2. OSB180 – Learn More about Ivanti Endpoint Security
David Murray, Product Manager, Ivanti
Guest Speaker: Scott Beauchamp, Bell Canada
3. Ivanti Endpoint Security supports an
Endpoint Defense-in-depth strategy
Blacklisting
as the core
Zero dayZero day
3rd-party
application
risk
3rd-party
application
risk
Malware
as a
service
Malware
as a
service
Consumerization
of IT
Consumerization
of IT
Defense in depth
Traditional
endpoint security
PATCH &
CONFIGURATION
MGMT.
Emerging
endpoint security stack
4. Ivanti Endpoint Security: Defense in depth
AV
Control the bad
Device control
Control the flow
HD and media encryption
Control the data
Application control
Control the gray
Patch and configuration management
Control the vulnerability landscape
5. Ivanti Endpoint Security: Defense in depth
AV
Control the bad
Device control
Control the flow
HD and media encryption
Control the data
Application control
Control the gray
Patch and configuration management
Control the vulnerability landscape
• Eliminates the attackable
surface area that
hackers can target
6. Ivanti Endpoint Security: Defense in depth
AV
Control the bad
Device control
Control the flow
HD and media encryption
Control the data
Application control
Control the gray
Patch and configuration management
Control the vulnerability landscape
• Extremely effective
against zero-day attacks
7. Defending against memory injections
Memory injections are typically a blind spot for application control.
Focus on the file system
Advanced Memory Protection
Detect malicious memory injection
Remediate by terminating compromised process
8. Ivanti Endpoint Security: Defense in depth
AV
Control the bad
Device control
Control the flow
HD and media encryption
Control the data
Application control
Control the Gray
Patch and configuration management
Control the vulnerability landscape
• Protects data in cases of
theft or accidental loss
9. Ivanti Endpoint Security: Defense in depth
AV
Control the Bad
Device Control
Control the Flow
HD and Media Encryption
Control the Data
Application Control
Control the Gray
Patch and Configuration Management
Control the Vulnerability Landscape
• Can prevent unauthorized
devices from
delivering payloads
10. Ivanti Endpoint Security – Defense in Depth
AV
Control the bad
Device control
Control the flow
HD and media encryption
Control the data
Application control
Control the gray
Patch and configuration management
Control the vulnerability landscape
• Stops “background noise”
malware.
11. Core capabilities of Ivanti Endpoint Security platform
o Single, modular, extensible architecture
o Single workflow-based console
o Asset discovery and agent deployment
o Installation manager
o AD integration and synchronization
o Role-based access control
o Reporting and notification
12. Patch at a glance
Key capabilities
o Microsoft & 3rd-party app and OS patching
o Agentless discovery
o Agent-based vulnerability assessment
o Hardware/software inventory
o Granular deployment options
o Software packaging and deployment
o Baseline enforcement
Effective defense in depth starts with proactive security.
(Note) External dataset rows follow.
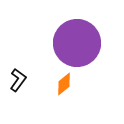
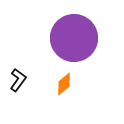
purple circle: moved 3 px left, 5 px up
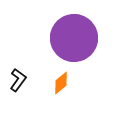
orange diamond: moved 3 px left, 1 px up
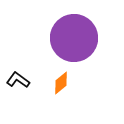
black L-shape: rotated 90 degrees counterclockwise
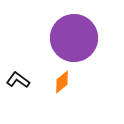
orange diamond: moved 1 px right, 1 px up
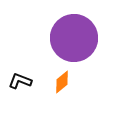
black L-shape: moved 2 px right, 1 px down; rotated 15 degrees counterclockwise
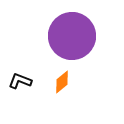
purple circle: moved 2 px left, 2 px up
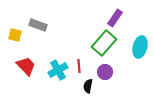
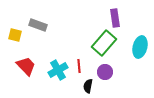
purple rectangle: rotated 42 degrees counterclockwise
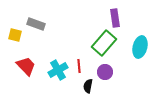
gray rectangle: moved 2 px left, 1 px up
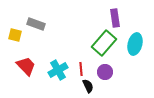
cyan ellipse: moved 5 px left, 3 px up
red line: moved 2 px right, 3 px down
black semicircle: rotated 144 degrees clockwise
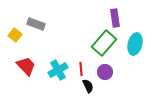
yellow square: rotated 24 degrees clockwise
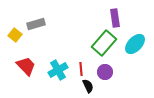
gray rectangle: rotated 36 degrees counterclockwise
cyan ellipse: rotated 30 degrees clockwise
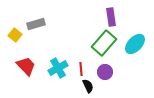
purple rectangle: moved 4 px left, 1 px up
cyan cross: moved 2 px up
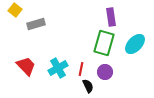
yellow square: moved 25 px up
green rectangle: rotated 25 degrees counterclockwise
red line: rotated 16 degrees clockwise
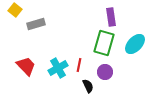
red line: moved 2 px left, 4 px up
13. Application control at a glance
Key capabilities
o Easy audit
o Learning mode
o Trust engine
o Denied applications
o Trusted updater
o Trusted publisher
o Trusted path
o Trusted user (Local authorization)
o Easy lockdown
o Verification rating
o Advanced Memory Protection
Trust Centric vs Threat Centric
14. Trust engine
Is this a
known good?
Should my
users have this?
Is this
unwanted?
Who wrote
this?
Is this a
known bad?
Where did this
come from?
What is trying
to install this?
15. Device control at a glance
Key capabilities
o See who is connecting what, where, and when
o See what data is coming into/out of your organization
o Force encryption on data leaving the organization
o Set policy to control:
o Which devices can be connected
o Level of access provided
o When devices can be connected
o Who can connect
o Copy limits & file filtering
o Keylogger detection
USB removable media pose the largest area of data leakage risk.
16. AntiVirus at a glance
Key capabilities
o Detect & remove known viruses/malware/spyware
o Behavioral and partial-signature detection
o Detect & remove potentially unwanted apps
o Smart-scan technology
o Centralized quarantine management
o Multiple scan options
o Scheduled
o On-demand
o Real time
Best-in-class detection & performance with Bitdefender engine.
20. Biggest Security Challenges
o Maintaining
security posture
with changing
business models
and attack vectors
o Continuously
protecting across
a dynamic threat
landscape
o Reducing
complexity and
fragmentation of
security solutions
21. The Security Ecosystem
The technology used to power your business also opens your company to
the outside world.
As technologies are introduced, attackers find ways to compromise them,
just as security professionals find new ways to protect their company data.
Security is a complex system of technologies, processes, and services that
secure your network, systems, and data.
Understanding the complete security ecosystem and how to balance its
many components is a critical part of keeping your confidential data secure.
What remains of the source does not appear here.